• _Supplied data_
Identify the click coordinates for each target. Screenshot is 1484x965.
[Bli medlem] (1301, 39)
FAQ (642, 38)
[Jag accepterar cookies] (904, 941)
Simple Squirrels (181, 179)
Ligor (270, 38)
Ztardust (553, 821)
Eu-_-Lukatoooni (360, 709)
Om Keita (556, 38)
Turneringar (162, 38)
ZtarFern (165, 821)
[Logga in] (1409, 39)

--

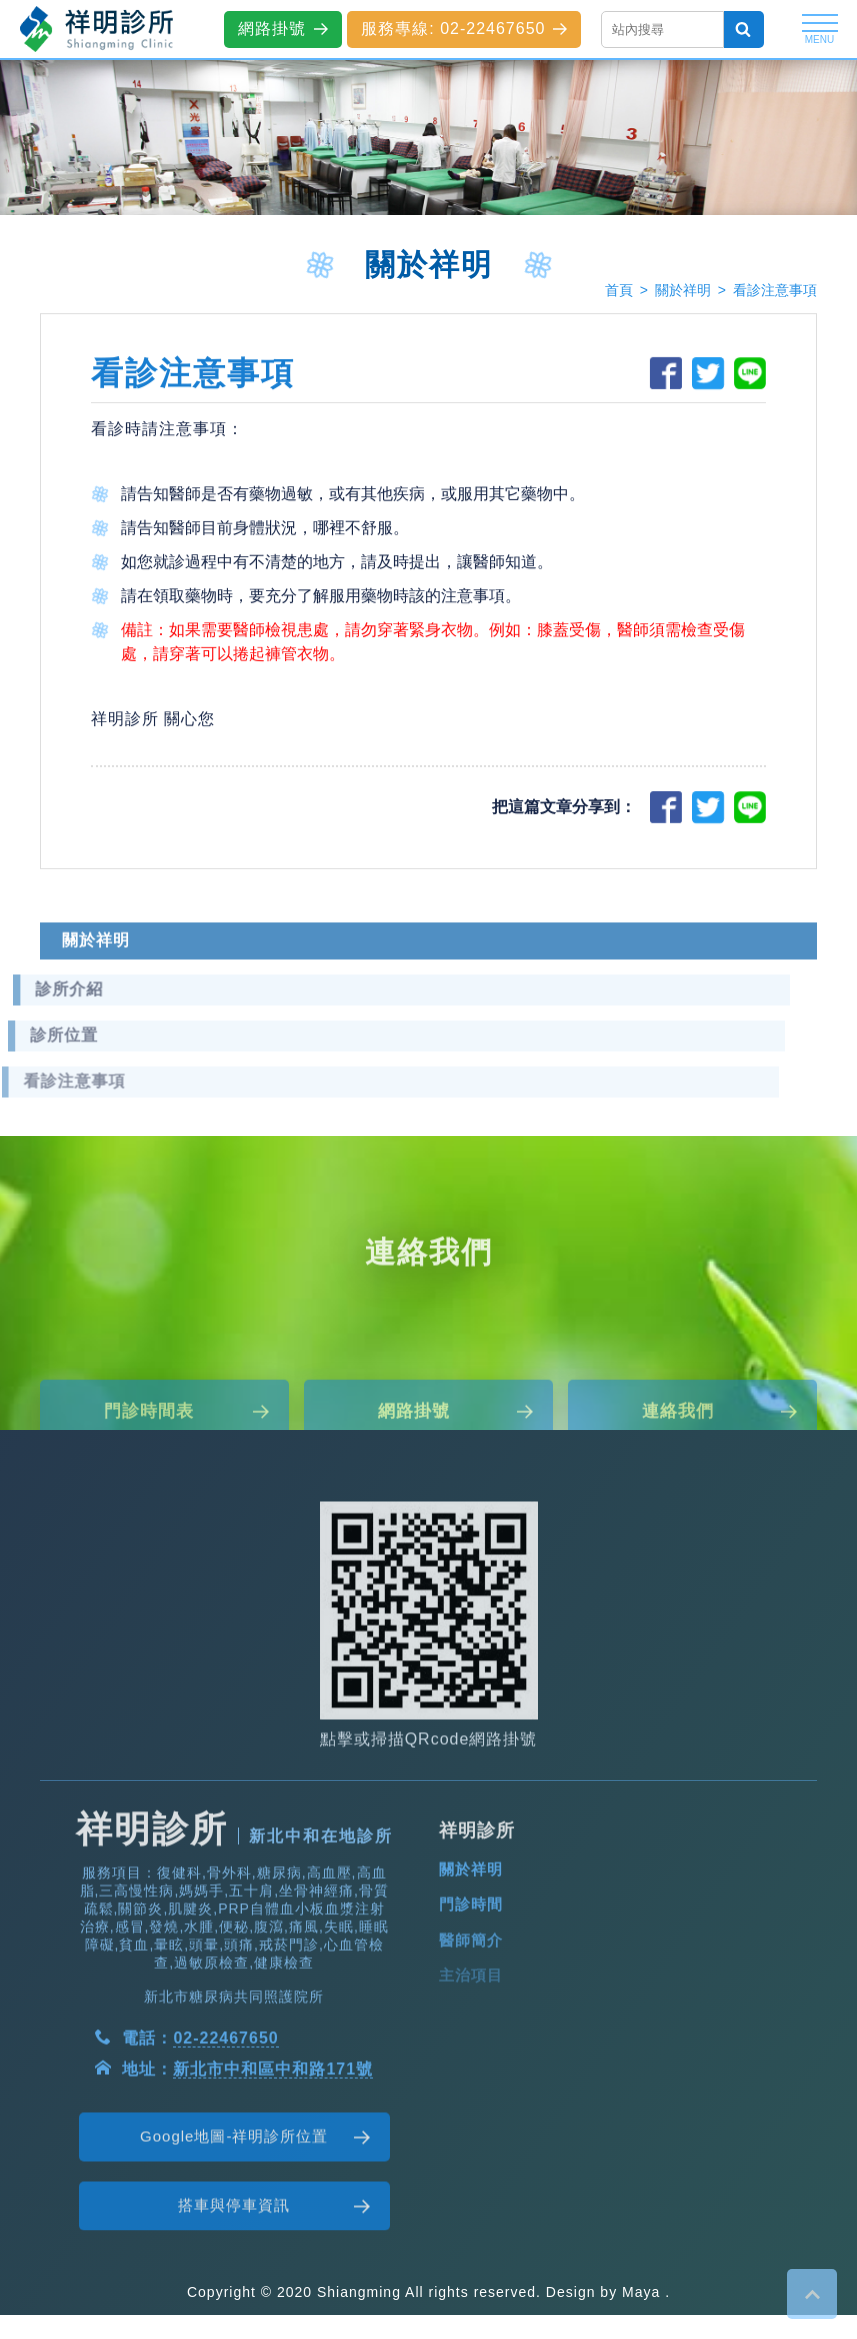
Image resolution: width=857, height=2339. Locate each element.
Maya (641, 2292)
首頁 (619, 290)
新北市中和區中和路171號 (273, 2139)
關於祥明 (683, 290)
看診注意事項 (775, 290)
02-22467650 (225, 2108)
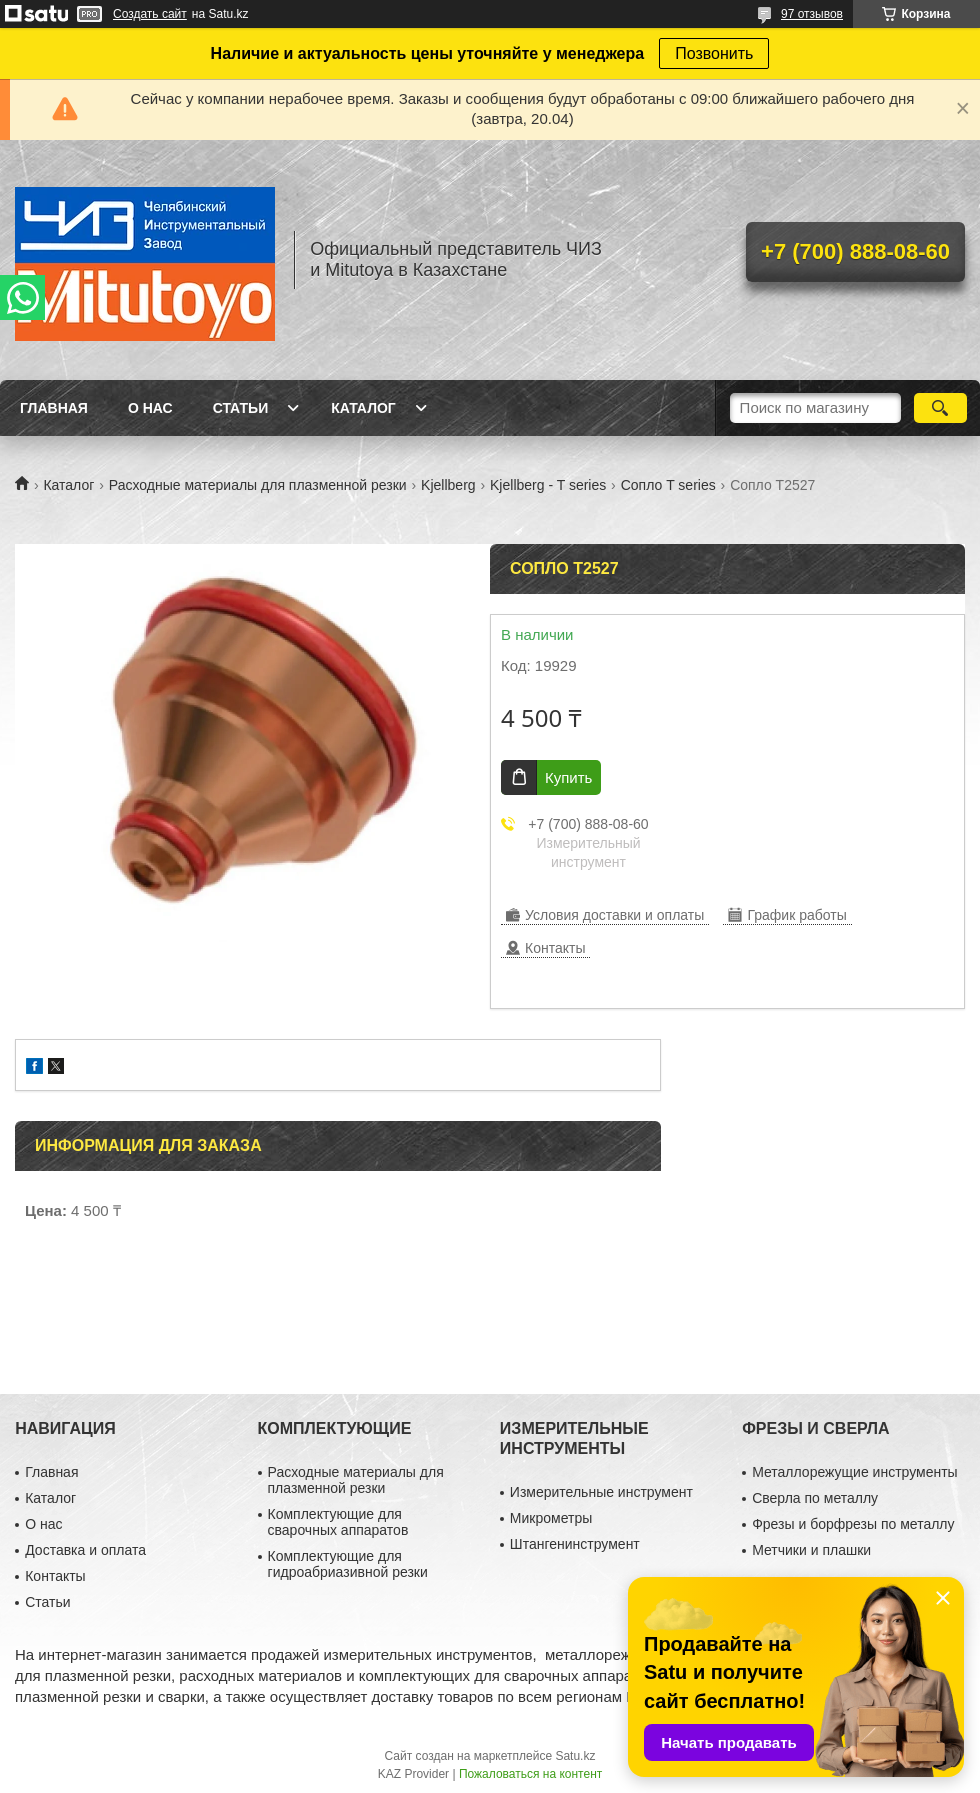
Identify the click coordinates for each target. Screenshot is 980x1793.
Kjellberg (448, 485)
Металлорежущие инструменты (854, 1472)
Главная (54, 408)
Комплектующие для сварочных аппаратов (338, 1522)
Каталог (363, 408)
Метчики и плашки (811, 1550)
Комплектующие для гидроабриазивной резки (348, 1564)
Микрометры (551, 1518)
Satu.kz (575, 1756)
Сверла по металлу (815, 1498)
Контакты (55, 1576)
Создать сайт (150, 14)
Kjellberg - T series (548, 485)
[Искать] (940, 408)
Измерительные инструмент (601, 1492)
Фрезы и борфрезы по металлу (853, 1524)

---

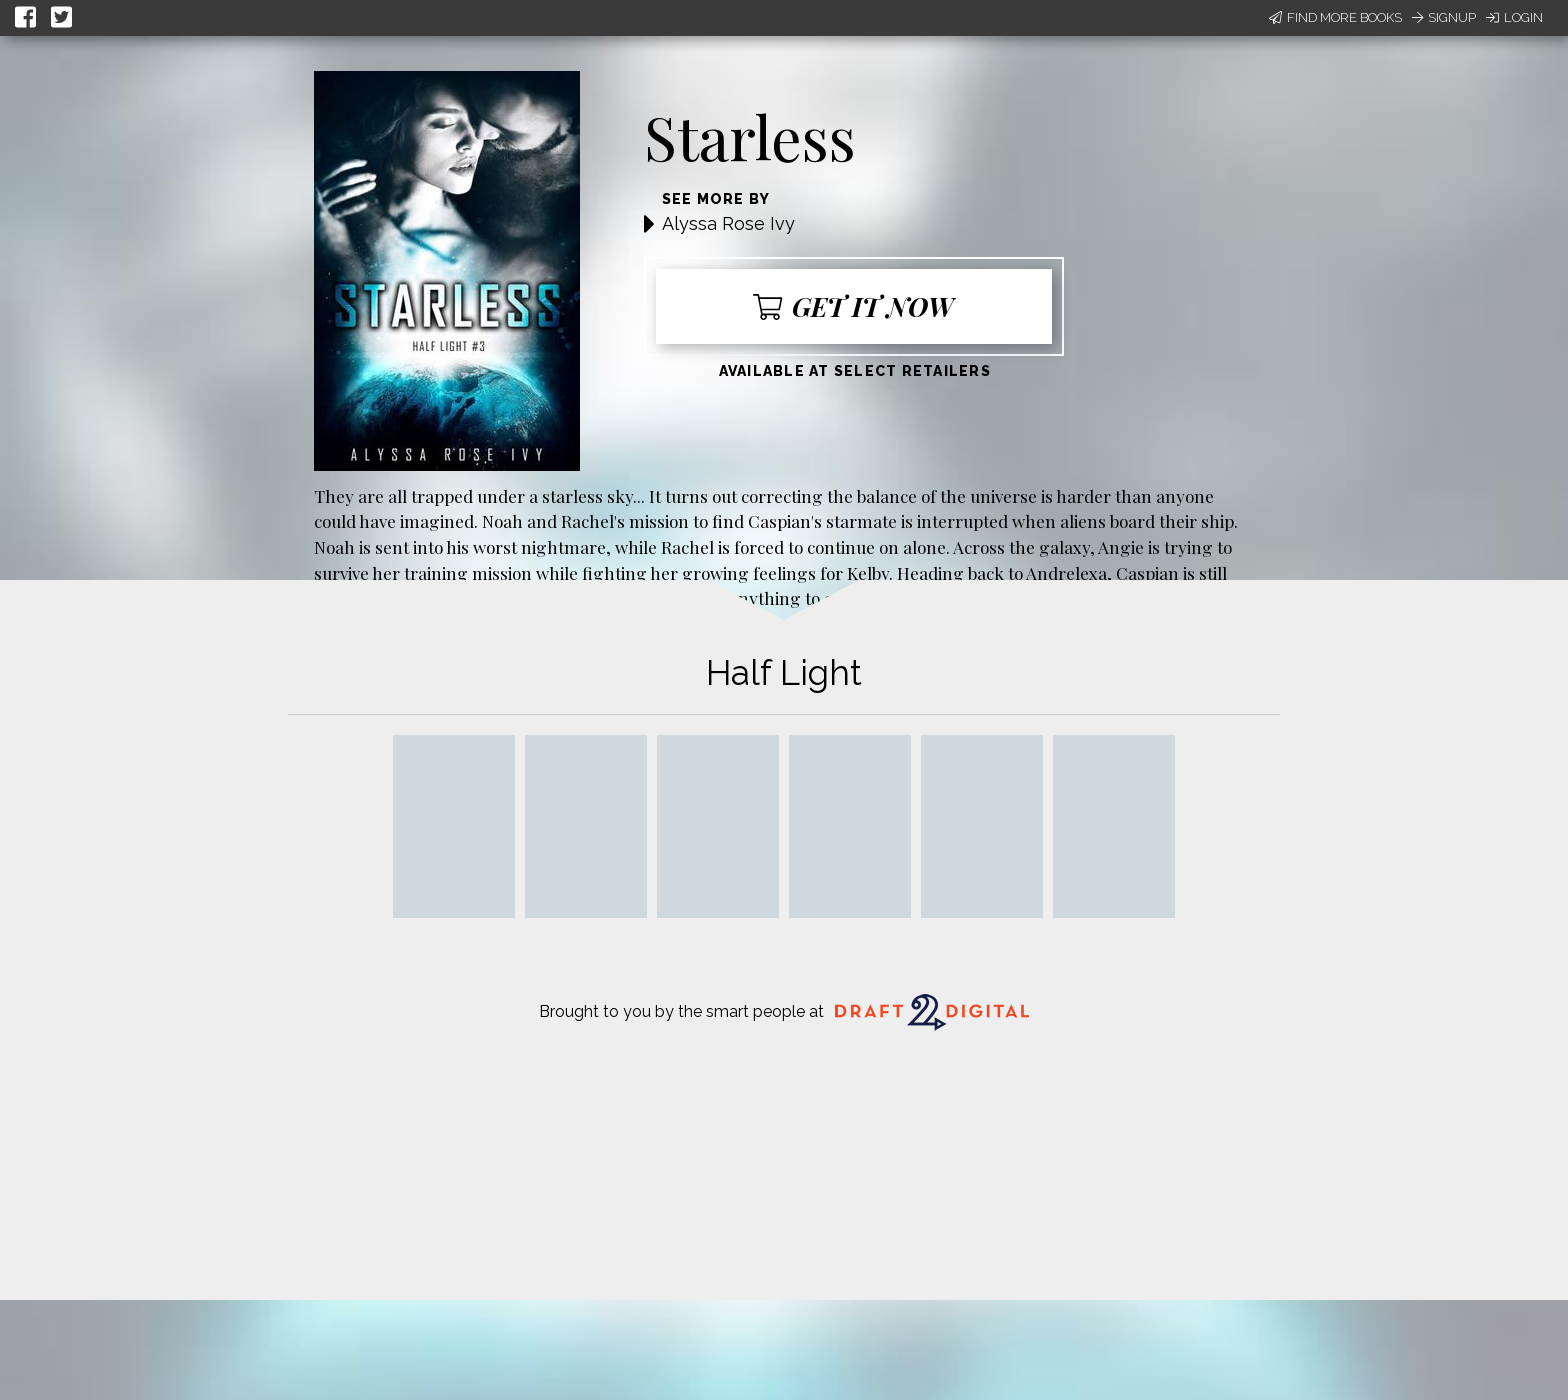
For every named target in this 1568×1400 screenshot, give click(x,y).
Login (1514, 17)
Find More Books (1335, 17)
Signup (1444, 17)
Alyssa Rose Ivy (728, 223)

• _Problem description_
In the listing above, find each line with the word "металлу" and copy it out.

• _Finished task_
Сверла по металлу (815, 1498)
Фрезы и борфрезы по металлу (853, 1524)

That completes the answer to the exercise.